Prompt ->
Only the lines with the string "Security" are needed; return each of them from the entries below.

Available data ->
____

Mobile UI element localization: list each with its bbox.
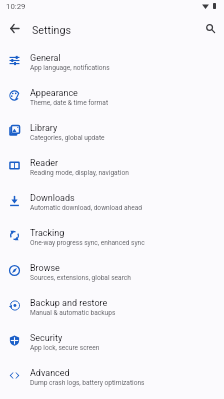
staticText: 10:29 xyxy=(6,2,26,11)
staticText: App language, notifications xyxy=(30,64,110,72)
staticText: Settings xyxy=(32,24,72,37)
staticText: Categories, global update xyxy=(30,134,105,142)
staticText: App lock, secure screen xyxy=(30,344,100,352)
staticText: Browse xyxy=(30,263,60,274)
button[interactable]: Search xyxy=(198,16,222,40)
staticText: Reader xyxy=(30,158,59,169)
staticText: Downloads xyxy=(30,193,75,204)
staticText: One-way progress sync, enhanced sync xyxy=(30,239,145,247)
button[interactable]: Back xyxy=(2,16,26,40)
staticText: Manual & automatic backups xyxy=(30,309,116,317)
button[interactable]: Backup and restore xyxy=(0,288,224,323)
staticText: General xyxy=(30,53,61,64)
button[interactable]: Advanced xyxy=(0,358,224,393)
button[interactable]: Reader xyxy=(0,148,224,183)
staticText: Tracking xyxy=(30,228,65,239)
staticText: Dump crash logs, battery optimizations xyxy=(30,379,145,387)
button[interactable]: Security xyxy=(0,323,224,358)
button[interactable]: Appearance xyxy=(0,78,224,113)
staticText: Appearance xyxy=(30,88,78,99)
button[interactable]: Browse xyxy=(0,253,224,288)
staticText: Sources, extensions, global search xyxy=(30,274,131,282)
button[interactable]: Tracking xyxy=(0,218,224,253)
staticText: Automatic download, download ahead xyxy=(30,204,143,212)
staticText: Advanced xyxy=(30,368,70,379)
button[interactable]: General xyxy=(0,43,224,78)
staticText: Library xyxy=(30,123,58,134)
staticText: Theme, date & time format xyxy=(30,99,109,107)
staticText: Security xyxy=(30,333,63,344)
staticText: Reading mode, display, navigation xyxy=(30,169,129,177)
button[interactable]: Downloads xyxy=(0,183,224,218)
staticText: Backup and restore xyxy=(30,298,108,309)
button[interactable]: Library xyxy=(0,113,224,148)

____

Response to this task ->
button[interactable]: Security xyxy=(0,323,224,358)
staticText: Security xyxy=(30,333,63,344)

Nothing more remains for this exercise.